• _GIVEN RECORDS_:
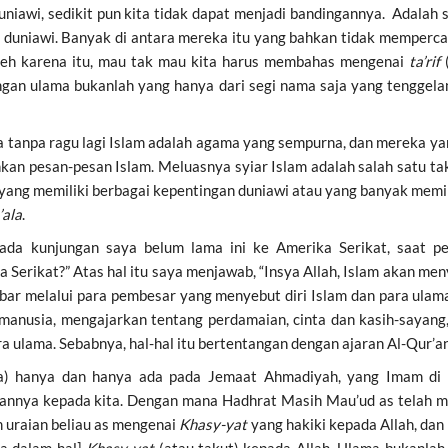
uniawi, sedikit pun kita tidak dapat menjadi bandingannya. Adala
l duniawi. Banyak di antara mereka itu yang bahkan tidak memperca
Oleh karena itu, mau tak mau kita harus membahas mengenai
ta’rif
ngan ulama bukanlah yang hanya dari segi nama saja yang tenggela
 tanpa ragu lagi Islam adalah agama yang sempurna, dan mereka ya
n pesan-pesan Islam. Meluasnya syiar Islam adalah salah satu takd
 yang memiliki berbagai kepentingan duniawi atau yang banyak memil
’ala
.
da kunjungan saya belum lama ini ke Amerika Serikat, saat pe
Serikat?” Atas hal itu saya menjawab, “Insya Allah, Islam akan men
sebar melalui para pembesar yang menyebut diri Islam dan para ulama
anusia, mengajarkan tentang perdamaian, cinta dan kasih-sayang
a ulama. Sebabnya, hal-hal itu bertentangan dengan ajaran Al-Qur’an
a) hanya dan hanya ada pada Jemaat Ahmadiyah, yang Imam di 
nya kepada kita. Dengan mana Hadhrat Masih Mau’ud as telah me
 uraian beliau as mengenai
Khasy-yat
yang hakiki kepada Allah, da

• _WHAT IS REQUIRED_: Return an exact copy of only the lines from the one with "a ulama. Sebabnya, hal-hal" through the end of the listing above, both included.

• _EXERCISE OUTPUT_:
a ulama. Sebabnya, hal-hal itu bertentangan dengan ajaran Al-Qur’an
a) hanya dan hanya ada pada Jemaat Ahmadiyah, yang Imam di 
nya kepada kita. Dengan mana Hadhrat Masih Mau’ud as telah me
 uraian beliau as mengenai
Khasy-yat
yang hakiki kepada Allah, da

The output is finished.